By Atman Prins

Accurate crop type maps are important for obtaining agricultural statistics such as water use or harvest estimations. The traditional approach to obtaining maps of cultivated fields is by manually digitising the fields from satellite or aerial imagery. However, manual digitising is time-consuming, expensive and subject to human error. Automated remote sensing methods have been a popular alternative for crop type map creation, with machine learning classification algorithms gaining popularity for classifying crop types from satellite imagery. However, using light detection and ranging (LiDAR) data for crop type mapping has not been widely researched.

This study evaluates the use of LiDAR data and machine learning algorithms for mapping vineyards. Vineyards are planted in rows spaced at various distances, which can cause spectral mixing within individual pixels and complicate image classification. Four resolution where used for generating normalized digital surface model and intensity derivatives from the LiDAR data. In addition, texture measures with window sizes of 3×3 and 5×5 were generated from the LiDAR derivatives. The different combinations of the resolutions and window sizes resulted in eight data sets that were used as input to 11 machine learning algorithms. A larger window size was found to improve the overall accuracy for all the classifier–resolution combinations. The results showed that random forest with texture measures generated at a 5×5 window size outperformed the other experiments, regardless of the resolution used. We conclude that the random forest algorithm used on LiDAR derivatives with a resolution of 1.5m and a window size of 5×5 is the recommend configuration for vineyard mapping using LiDAR data.

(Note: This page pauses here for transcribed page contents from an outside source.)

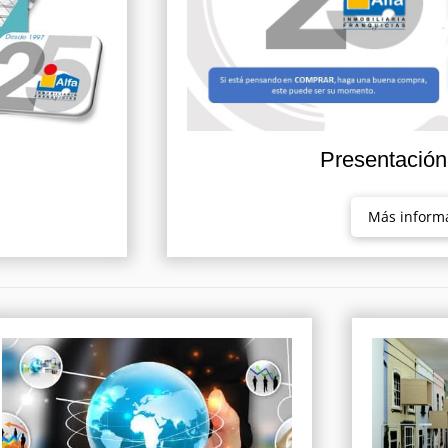
Presentació
Más inform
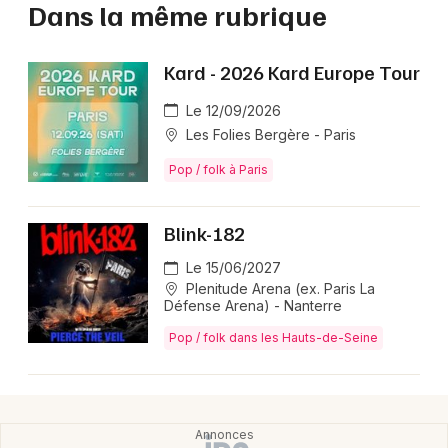
Dans la même rubrique
Kard - 2026 Kard Europe Tour
Le 12/09/2026
Les Folies Bergère - Paris
Pop / folk à Paris
Blink-182
Le 15/06/2027
Plenitude Arena (ex. Paris La
Défense Arena) - Nanterre
Pop / folk dans les Hauts-de-Seine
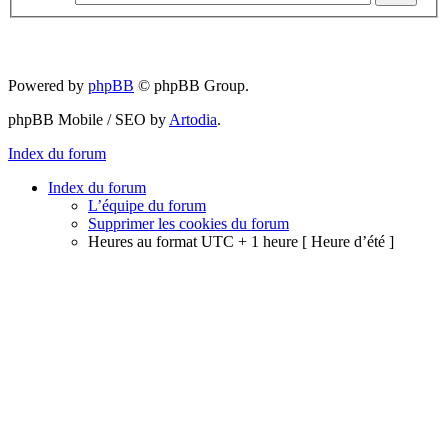
Powered by
phpBB
© phpBB Group.
phpBB Mobile / SEO by
Artodia
.
Index du forum
Index du forum
L’équipe du forum
Supprimer les cookies du forum
Heures au format UTC + 1 heure [ Heure d’été ]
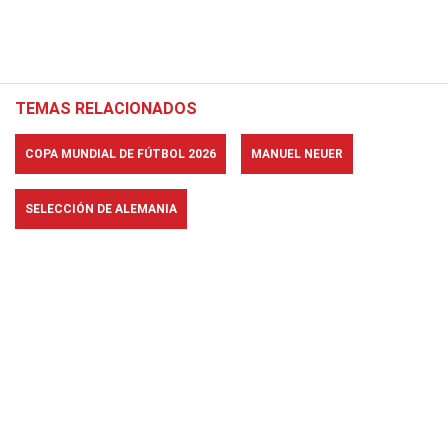
TEMAS RELACIONADOS
COPA MUNDIAL DE FÚTBOL 2026
MANUEL NEUER
SELECCIÓN DE ALEMANIA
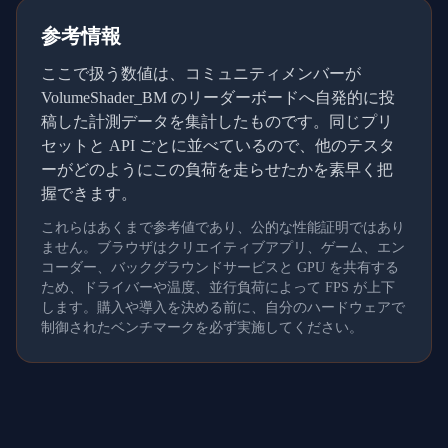
参考情報
ここで扱う数値は、コミュニティメンバーが
VolumeShader_BM のリーダーボードへ自発的に投
稿した計測データを集計したものです。同じプリ
セットと API ごとに並べているので、他のテスタ
ーがどのようにこの負荷を走らせたかを素早く把
握できます。
これらはあくまで参考値であり、公的な性能証明ではあり
ません。ブラウザはクリエイティブアプリ、ゲーム、エン
コーダー、バックグラウンドサービスと GPU を共有する
ため、ドライバーや温度、並行負荷によって FPS が上下
します。購入や導入を決める前に、自分のハードウェアで
制御されたベンチマークを必ず実施してください。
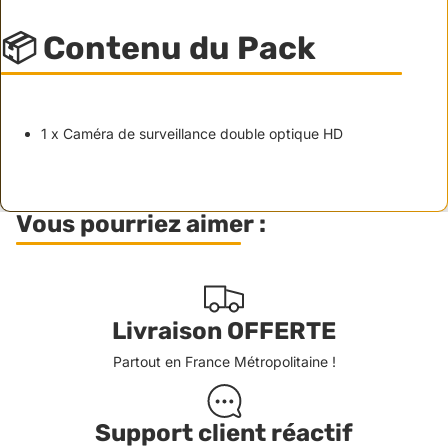
📦 Contenu du Pack
1 x Caméra de surveillance double optique HD
Vous pourriez aimer :
Livraison OFFERTE
Partout en France Métropolitaine !
Support client réactif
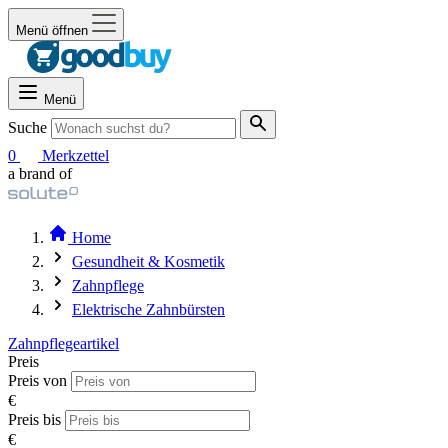
Menü öffnen
Menü
Suche
0
Merkzettel
a brand of
Home
Gesundheit & Kosmetik
Zahnpflege
Elektrische Zahnbürsten
Zahnpflegeartikel
Preis
Preis von
€
Preis bis
€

Figure 1: EFFICACY OF MACHINE LEARNING AND LIDAR DATA FOR CROP TYPE MAPPING
Atman Prins - 4x4

The above is the extract from the research paper by Atman Prins as part of his Msc at Stellenbosch University. The full article can be found here.

Atman completed his Bsc Honours in Geoinformatics in 2016, with his research focusing on using LiDAR data, template matching and region growing in order to count trees in a forestry plantation. In 2017 he started with his Msc in Geoinformatics and continued on with his research using LiDAR data. However, for his Msc research he focused on classifying crops using machine learning, LiDAR data and data fusion with spectral data. While he was busy with his MSc, he was employed part time at the CGA. In 2019 he was employed as a full-time GIS & EO analyst while finishing his MSc.